Although these days stock photography collections are primarily Internet based, that certainly hasn't always been the case. In fact, the history of stock photography pre-dates the Internet significantly. The first stock photography agency was created in the 1920s by H. Armstrong Roberts. In the beginning, stock photography agencies were meant primarily to supply images to magazines or newspapers and was essentially an industry born out an innovative use of outtake images left over from other photograph assignments. Because these assignments were leftovers, they were of very limited use


By the 1980s, stock photography had turned into an industry unto itself. More and more photographers were moving away from shooting on assignment and toward shooting images for stock collections. Why? Because shooting stock photography afforded them a more flexible working schedule and environment. In addition, stock photography shooting created a residual income stream (by way of royalties) that assignment photography didn't. (Assignment photography is generally for a one-time fee).

As the industry evolved, stock photography became more established and agencies started becoming more in tune with what their customers wanted. They would then find photographers who would shoot those types of images for them. In a sense, this created a hybrid between assignment photography and stock photography because although the images were being commissioned based on customer requirements in general, the photographer was not shooting for any particular assignment.

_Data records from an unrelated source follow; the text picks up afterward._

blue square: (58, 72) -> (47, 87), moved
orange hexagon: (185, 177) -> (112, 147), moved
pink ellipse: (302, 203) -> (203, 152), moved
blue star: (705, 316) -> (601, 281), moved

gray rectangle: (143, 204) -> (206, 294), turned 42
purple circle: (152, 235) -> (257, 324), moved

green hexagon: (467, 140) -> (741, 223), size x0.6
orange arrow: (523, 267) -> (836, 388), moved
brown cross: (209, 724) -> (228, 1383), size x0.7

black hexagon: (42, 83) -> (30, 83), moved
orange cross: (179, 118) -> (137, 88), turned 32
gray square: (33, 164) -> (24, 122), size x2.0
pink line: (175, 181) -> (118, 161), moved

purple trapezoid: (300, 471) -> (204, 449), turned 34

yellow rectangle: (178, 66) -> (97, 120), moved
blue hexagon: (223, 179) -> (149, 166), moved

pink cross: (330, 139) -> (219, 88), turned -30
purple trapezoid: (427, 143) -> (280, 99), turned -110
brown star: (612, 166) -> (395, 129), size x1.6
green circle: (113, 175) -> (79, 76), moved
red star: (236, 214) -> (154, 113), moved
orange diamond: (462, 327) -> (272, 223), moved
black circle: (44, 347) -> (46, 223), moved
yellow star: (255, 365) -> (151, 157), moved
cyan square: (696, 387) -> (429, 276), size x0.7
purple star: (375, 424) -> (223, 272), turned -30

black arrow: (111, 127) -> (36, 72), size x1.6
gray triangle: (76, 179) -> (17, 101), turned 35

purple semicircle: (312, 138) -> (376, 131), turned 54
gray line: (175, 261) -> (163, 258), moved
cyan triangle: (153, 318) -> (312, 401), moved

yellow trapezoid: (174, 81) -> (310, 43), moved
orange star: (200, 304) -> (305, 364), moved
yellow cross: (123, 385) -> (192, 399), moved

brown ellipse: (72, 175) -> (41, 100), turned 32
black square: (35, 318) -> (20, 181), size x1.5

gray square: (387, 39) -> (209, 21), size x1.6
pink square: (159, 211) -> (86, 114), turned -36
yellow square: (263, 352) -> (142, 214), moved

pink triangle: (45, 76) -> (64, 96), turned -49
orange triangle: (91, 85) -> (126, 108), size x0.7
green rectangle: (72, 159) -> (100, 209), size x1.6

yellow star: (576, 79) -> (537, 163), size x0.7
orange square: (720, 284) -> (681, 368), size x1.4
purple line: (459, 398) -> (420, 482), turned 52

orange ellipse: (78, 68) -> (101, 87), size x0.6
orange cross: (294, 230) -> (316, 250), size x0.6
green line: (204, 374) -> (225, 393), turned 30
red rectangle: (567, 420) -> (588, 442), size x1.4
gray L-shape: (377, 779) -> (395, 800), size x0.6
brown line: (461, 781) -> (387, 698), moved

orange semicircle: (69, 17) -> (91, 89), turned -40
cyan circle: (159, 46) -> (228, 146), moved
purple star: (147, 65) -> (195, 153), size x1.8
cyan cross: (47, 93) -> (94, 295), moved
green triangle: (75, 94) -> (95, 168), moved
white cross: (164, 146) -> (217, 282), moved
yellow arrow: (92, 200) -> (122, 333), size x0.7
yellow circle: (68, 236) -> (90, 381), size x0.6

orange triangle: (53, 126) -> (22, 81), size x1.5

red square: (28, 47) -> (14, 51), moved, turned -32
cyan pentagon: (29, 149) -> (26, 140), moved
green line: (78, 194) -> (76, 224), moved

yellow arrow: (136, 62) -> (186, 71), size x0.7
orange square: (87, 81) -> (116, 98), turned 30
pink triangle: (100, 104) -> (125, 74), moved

When search engine giant, Google, released their image search engine in 2001, small companies found an outlet to sell their images. Two years later, Shutterpoint devised a brand-new system that allowed anyone to upload and sell their photos for a fee. It wasn't long before other companies followed suit. These days, most stock photography libraries live online and everyone can sell their own photographs, from professionals all the way down to the beginner photographer.

The history of stock photography has been a long one. Since the birth of the industry in 1920, stock photography has afforded a way to for hobby shutterbugs to turn a pastime into a career. Stock photography is the rule rather than the exception these days, and it doesn't stop at photographs anymore. Now, all kinds of creative property are being sold to and bought from online stock libraries.